▶ _Problem statement_: Across the entries below, please work out how many lines contain the string "งแรงด" and give only the number.

▶ _Data to process_:
········

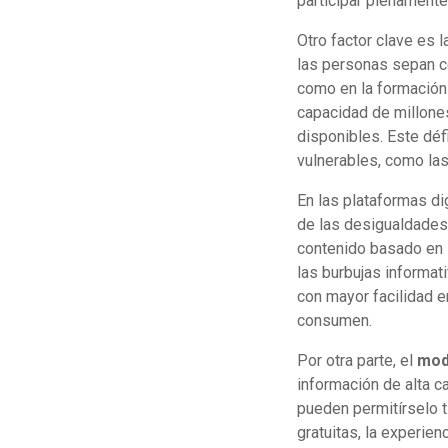
participar plenamente
Otro factor clave es l
las personas sepan có
como en la formación 
capacidad de millones
disponibles. Este dé
vulnerables, como la
En las plataformas di
de las desigualdades.
contenido basado en 
las burbujas informat
con mayor facilidad e
consumen.
Por otra parte, el
mod
información de alta c
pueden permitírselo 
gratuitas, la experie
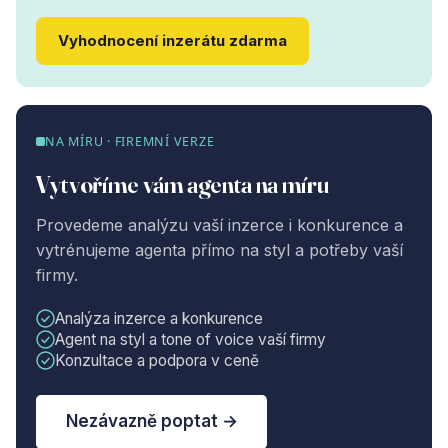
Vyhodnocení inzerátu zdarma
NA MÍRU · FIREMNÍ VERZE
Vytvoříme vám agenta na míru
Provedeme analýzu vaší inzerce i konkurence a
vytrénujeme agenta přímo na styl a potřeby vaší
firmy.
Analýza inzerce a konkurence
Agent na styl a tone of voice vaší firmy
Konzultace a podpora v ceně
Nezávazně poptat →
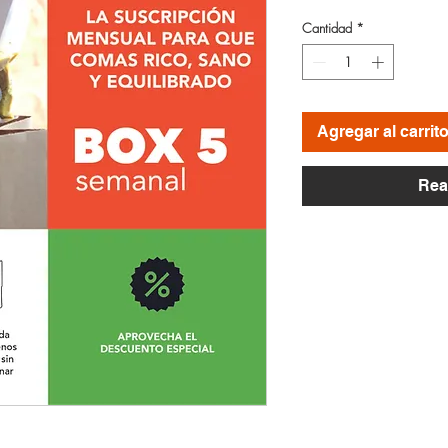
Cantidad
*
Agregar al carrit
Rea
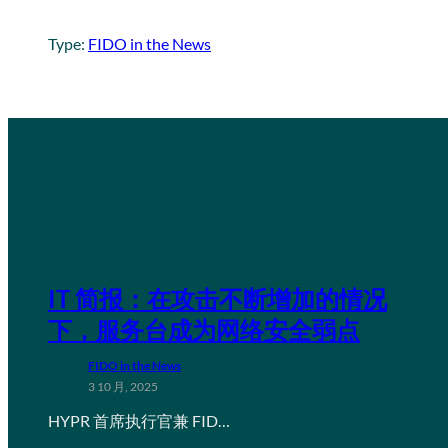
Type:
FIDO in the News
IT 简报：在攻击不断增加的情况
下，服务台成为网络安全弱点
FIDO in the News
3 10 月, 2025
HYPR 首席执行官兼 FID…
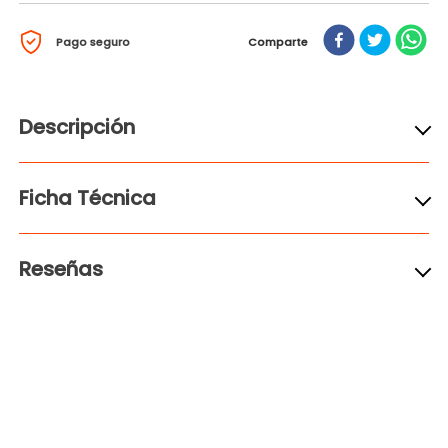
Pago seguro
Comparte
Descripción
Ficha Técnica
Reseñas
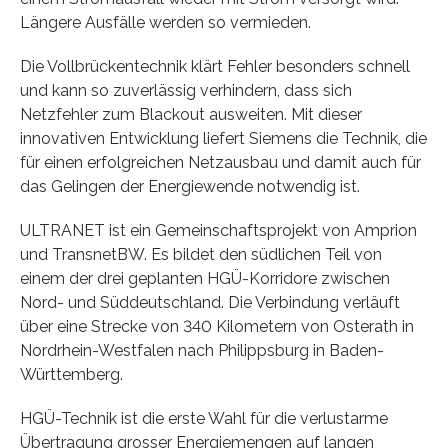
Längere Ausfälle werden so vermieden.
Die Vollbrückentechnik klärt Fehler besonders schnell
und kann so zuverlässig verhindern, dass sich
Netzfehler zum Blackout ausweiten. Mit dieser
innovativen Entwicklung liefert Siemens die Technik, die
für einen erfolgreichen Netzausbau und damit auch für
das Gelingen der Energiewende notwendig ist.
ULTRANET ist ein Gemeinschaftsprojekt von Amprion
und TransnetBW. Es bildet den südlichen Teil von
einem der drei geplanten HGÜ-Korridore zwischen
Nord- und Süddeutschland. Die Verbindung verläuft
über eine Strecke von 340 Kilometern von Osterath in
Nordrhein-Westfalen nach Philippsburg in Baden-
Württemberg.
HGÜ-Technik ist die erste Wahl für die verlustarme
Übertragung grosser Energiemengen auf langen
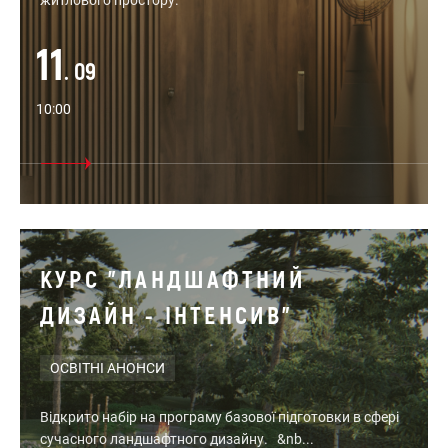
житлового простору.
11
. 09
10:00
КУРС "ЛАНДШАФТНИЙ
ДИЗАЙН - ІНТЕНСИВ"
ОСВІТНІ АНОНСИ
Відкрито набір на програму базової підготовки в сфері
сучасного ландшафтного дизайну. &nb...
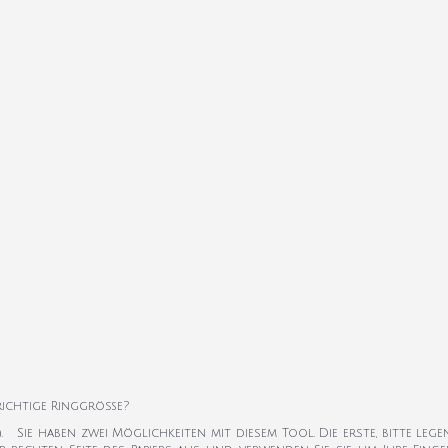
 richtige Ringgröße?
k). Sie haben zwei Möglichkeiten mit diesem Tool. Die erste, bitte leg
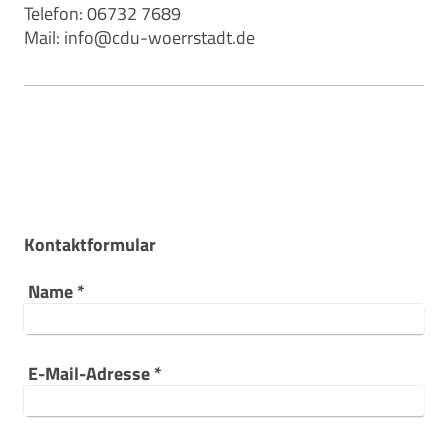
Telefon: 06732 7689
Mail: info@cdu-woerrstadt.de
Kontaktformular
Name
*
E-Mail-Adresse
*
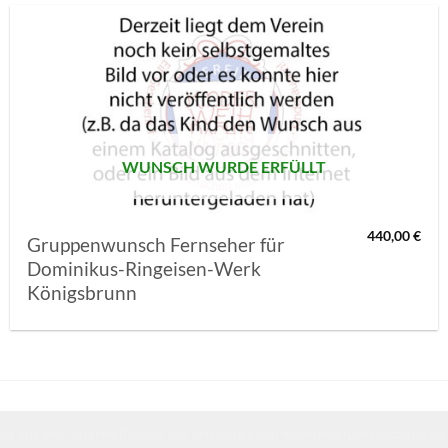
AUF MEINE
MERKLISTE
SETZEN
WUNSCH WURDE ERFÜLLT
440,00
€
Gruppenwunsch Fernseher für
Dominikus-Ringeisen-Werk
Königsbrunn
Sie auf den unteren Button, um den Inhalt von erweiterungen.gooding.de 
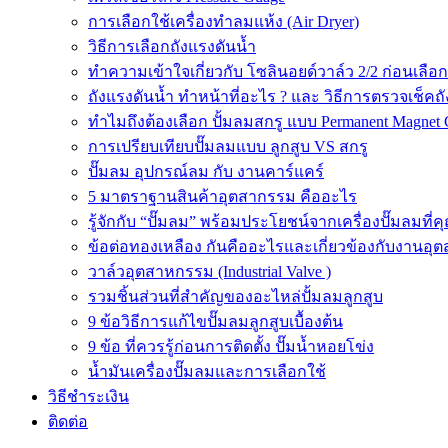
การเลือกใช้เครื่องทำลมแห้ง (Air Dryer)
วิธีการเลือกถังแรงดันน้ำ
ทำความเข้าใจเกี่ยวกับ โซลินอยด์วาล์ว 2/2 ก่อนเลือ
ถังแรงดันน้ำ ทำหน้าที่อะไร ? และ วิธีการตรวจเช็คถ
ทำไมถึงต้องเลือก ปั้มลมสกรู แบบ Permanent Magnet 
การเปรียบเทียบปั๊มลมแบบ ลูกสูบ VS สกรู
ปั๊มลม อุปกรณ์ลม กับ งานคาร์แคร์
5 มาตราฐานสินค้าอุตสากรรม คืออะไร
รู้จักกับ “ปั๊มลม” พร้อมประโยชน์จากเครื่องปั๊มลมที่
ข้อต่อทองเหลือง กันคืออะไรและเกี่ยวข้องกับงานอุ
วาล์วอุตสาหกรรม (Industrial Valve )
รวมชิ้นส่วนที่สำคัญของอะไหล่ปั้มลมลูกสูบ
9 ข้อวิธีการแก้ไขปั๊มลมลูกสูบเบื้องต้น
9 ข้อ ที่ควรรู้ก่อนการติดตั้ง ปั๊มน้ำหอยโข่ง
น้ำมันเครื่องปั๊มลมและการเลือกใช้
วิธีชำระเงิน
ติดต่อ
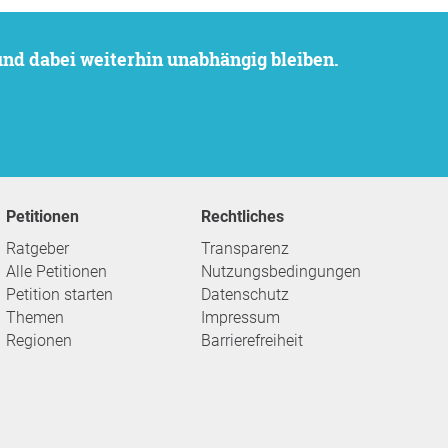
 und dabei weiterhin unabhängig bleiben.
Petitionen
Rechtliches
Ratgeber
Transparenz
Alle Petitionen
Nutzungsbedingungen
Petition starten
Datenschutz
Themen
Impressum
Regionen
Barrierefreiheit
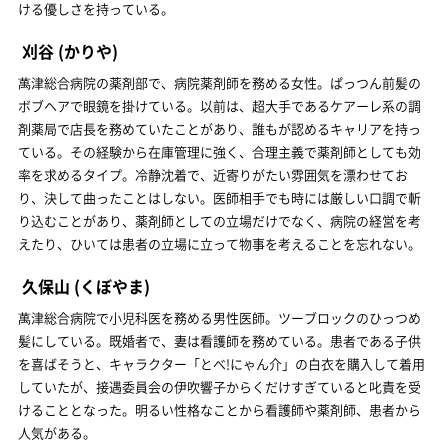
ける優しさを持っている。
刈谷
(かりや)
萬津総合病院の薬剤部で、病院薬剤師を務める女性。ぱっつん前髪の
ボブヘアで眼鏡を掛けている。以前は、超大手であるケアーレ系の調
剤薬局で店長を務めていたことがあり、誰もが認めるキャリアを持っ
ている。その経験から在庫管理に強く、合理主義で薬剤師としても効
率を求めるタイプ。冷静沈着で、近寄りがたい雰囲気を漂わせてお
り、決して曲ったことはしない。医師相手でも時には厳しい口調で斬
り込むことがあり、薬剤師としての立場だけでなく、病院の経営を考
えたり、ひいては患者の立場に立って物事を考えることを忘れない。
久保山
(くぼやま)
萬津総合病院で小児科医を務める男性医師。ツーブロックのひっつめ
髪にしている。既婚者で、妻は看護師を務めている。患者である子供
を喜ばそうと、キャラクター「とべ!にゃん介」の白衣を購入して着用
していたが、接遇委員会の伊吹響子からくだけすぎていると叱責を受
けることとなった。明るい性格なことから看護師や薬剤師、患者から
人気がある。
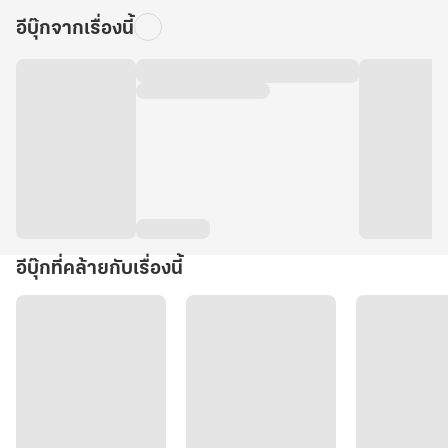
อีบุ๊กจากเรื่องนี้
อีบุ๊กที่คล้ายกับเรื่องนี้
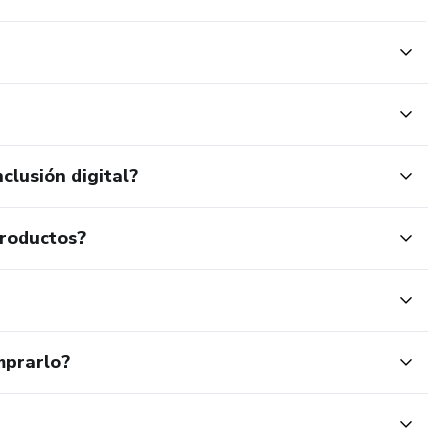
clusión digital?
productos?
mprarlo?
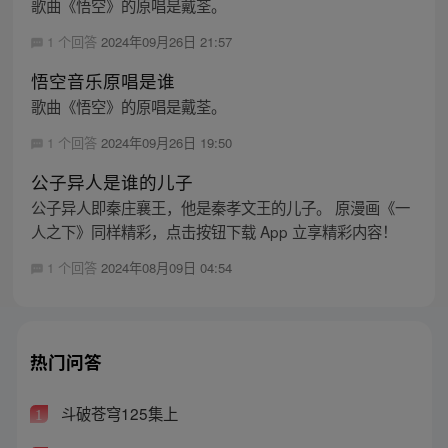
歌曲《悟空》的原唱是戴荃。
1 个回答
2024年09月26日 21:57
悟空音乐原唱是谁
歌曲《悟空》的原唱是戴荃。
1 个回答
2024年09月26日 19:50
公子异人是谁的儿子
公子异人即秦庄襄王，他是秦孝文王的儿子。 原漫画《一
人之下》同样精彩，点击按钮下载 App 立享精彩内容！
1 个回答
2024年08月09日 04:54
热门问答
斗破苍穹125集上
1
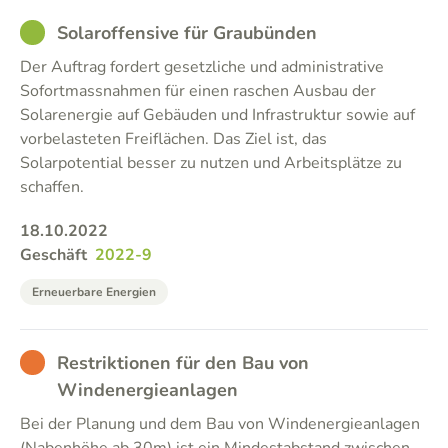
GOOD
Solaroffensive für Graubünden
Der Auftrag fordert gesetzliche und administrative
Sofortmassnahmen für einen raschen Ausbau der
Solarenergie auf Gebäuden und Infrastruktur sowie auf
vorbelasteten Freiflächen. Das Ziel ist, das
Solarpotential besser zu nutzen und Arbeitsplätze zu
schaffen.
18.10.2022
Geschäft
2022-9
Erneuerbare Energien
BAD
Restriktionen für den Bau von
Windenergieanlagen
Bei der Planung und dem Bau von Windenergieanlagen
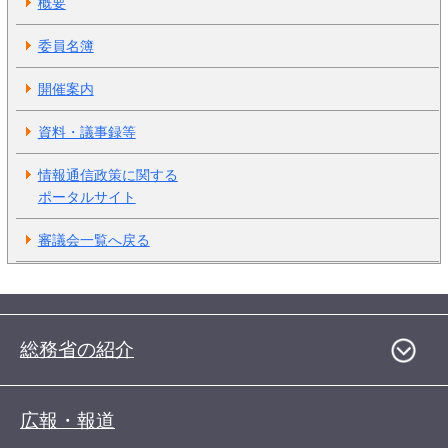
概要
委員名簿
開催案内
資料・議事録等
情報通信政策に関する
ポータルサイト
審議会一覧へ戻る
総務省の紹介
広報・報道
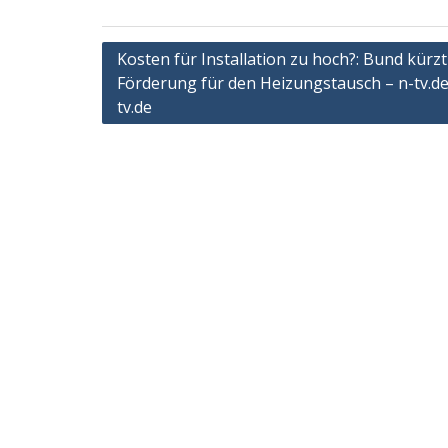
Post
Kosten für Installation zu hoch?: Bund kürzt
Förderung für den Heizungstausch – n-tv.de
navigation
tv.de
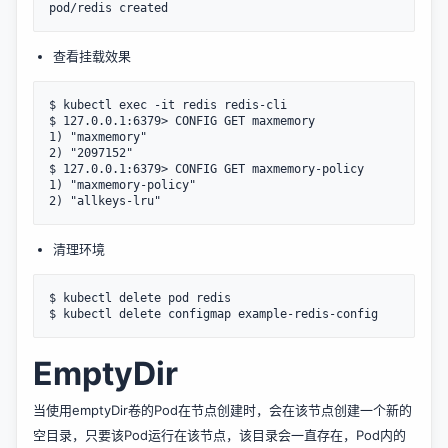
查看挂载效果
$ kubectl exec -it redis redis-cli

$ 127.0.0.1:6379> CONFIG GET maxmemory

1) "maxmemory"

2) "2097152"

$ 127.0.0.1:6379> CONFIG GET maxmemory-policy

1) "maxmemory-policy"

清理环境
$ kubectl delete pod redis

EmptyDir
当使用emptyDir卷的Pod在节点创建时，会在该节点创建一个新的
空目录，只要该Pod运行在该节点，该目录会一直存在，Pod内的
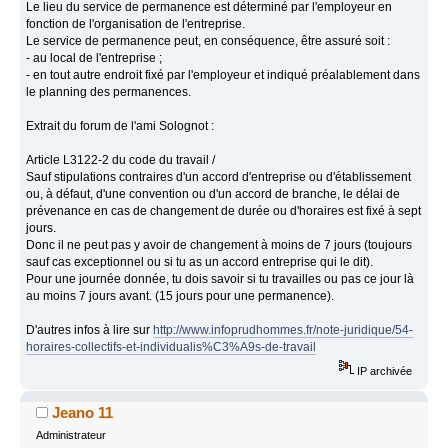
Le lieu du service de permanence est déterminé par l'employeur en
fonction de l'organisation de l'entreprise.
Le service de permanence peut, en conséquence, être assuré soit :
- au local de l'entreprise ;
- en tout autre endroit fixé par l'employeur et indiqué préalablement dans
le planning des permanences.
Extrait du forum de l'ami Solognot :
Article L3122-2 du code du travail /
Sauf stipulations contraires d'un accord d'entreprise ou d'établissement
ou, à défaut, d'une convention ou d'un accord de branche, le délai de
prévenance en cas de changement de durée ou d'horaires est fixé à sept
jours.
Donc il ne peut pas y avoir de changement à moins de 7 jours (toujours
sauf cas exceptionnel ou si tu as un accord entreprise qui le dit).
Pour une journée donnée, tu dois savoir si tu travailles ou pas ce jour là
au moins 7 jours avant. (15 jours pour une permanence).
D'autres infos à lire sur
http://www.infoprudhommes.fr/note-juridique/54-
horaires-collectifs-et-individualis%C3%A9s-de-travail
IP archivée
Jeano 11
Administrateur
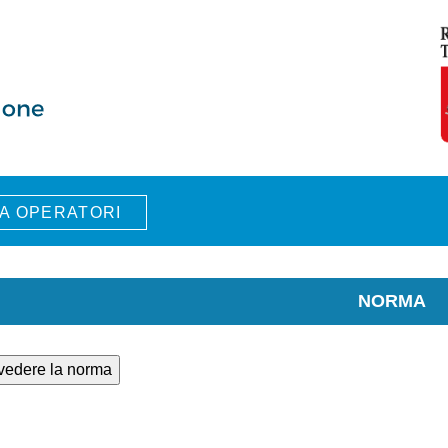
A OPERATORI
NORMA
 vedere la norma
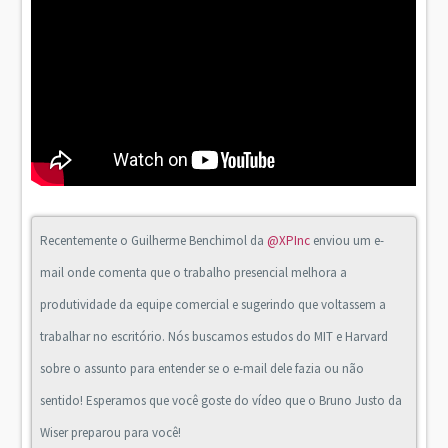
Recentemente o Guilherme Benchimol da
@XPInc
enviou um e-
mail onde comenta que o trabalho presencial melhora a
produtividade da equipe comercial e sugerindo que voltassem a
trabalhar no escritório. Nós buscamos estudos do MIT e Harvard
sobre o assunto para entender se o e-mail dele fazia ou não
sentido! Esperamos que você goste do vídeo que o Bruno Justo da
Wiser preparou para você!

········

▶ _Your solution_: 2